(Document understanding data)
[Start of section]

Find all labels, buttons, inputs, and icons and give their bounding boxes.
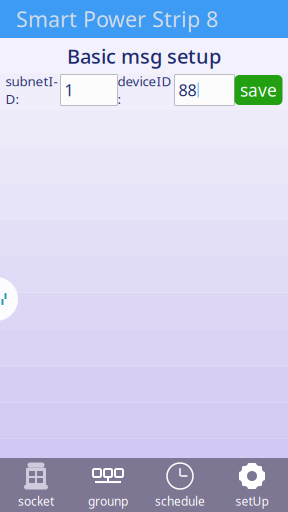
staticText: subnetID: <box>6 72 58 108</box>
button[interactable]: save <box>234 75 282 105</box>
staticText: grounp <box>88 493 128 509</box>
staticText: socket <box>18 493 54 509</box>
button[interactable]: grounp <box>72 458 144 512</box>
button[interactable]: schedule <box>144 458 216 512</box>
staticText: deviceID: <box>118 72 172 108</box>
staticText: Smart Power Strip 8 <box>16 5 218 33</box>
button[interactable]: setUp <box>216 458 288 512</box>
staticText: 88 <box>178 79 196 101</box>
button[interactable]: Open side panel <box>0 277 18 321</box>
button[interactable]: socket <box>0 458 72 512</box>
staticText: Basic msg setup <box>67 43 221 69</box>
staticText: 1 <box>64 79 74 101</box>
staticText: save <box>240 78 277 102</box>
staticText: setUp <box>236 493 268 509</box>
staticText: schedule <box>155 493 205 509</box>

[End of section]

> _AIM OF THE TASK_
Return the data verbatim, leaving out the pictures it holds.

> _TASK RESPONSE_
Find all labels, buttons, inputs, and icons and give their bounding boxes.
staticText: subnetID: <box>6 72 58 108</box>
button[interactable]: save <box>234 75 282 105</box>
staticText: grounp <box>88 493 128 509</box>
staticText: socket <box>18 493 54 509</box>
button[interactable]: grounp <box>72 458 144 512</box>
button[interactable]: schedule <box>144 458 216 512</box>
staticText: deviceID: <box>118 72 172 108</box>
staticText: Smart Power Strip 8 <box>16 5 218 33</box>
button[interactable]: setUp <box>216 458 288 512</box>
staticText: 88 <box>178 79 196 101</box>
button[interactable]: Open side panel <box>0 277 18 321</box>
button[interactable]: socket <box>0 458 72 512</box>
staticText: Basic msg setup <box>67 43 221 69</box>
staticText: 1 <box>64 79 74 101</box>
staticText: save <box>240 78 277 102</box>
staticText: setUp <box>236 493 268 509</box>
staticText: schedule <box>155 493 205 509</box>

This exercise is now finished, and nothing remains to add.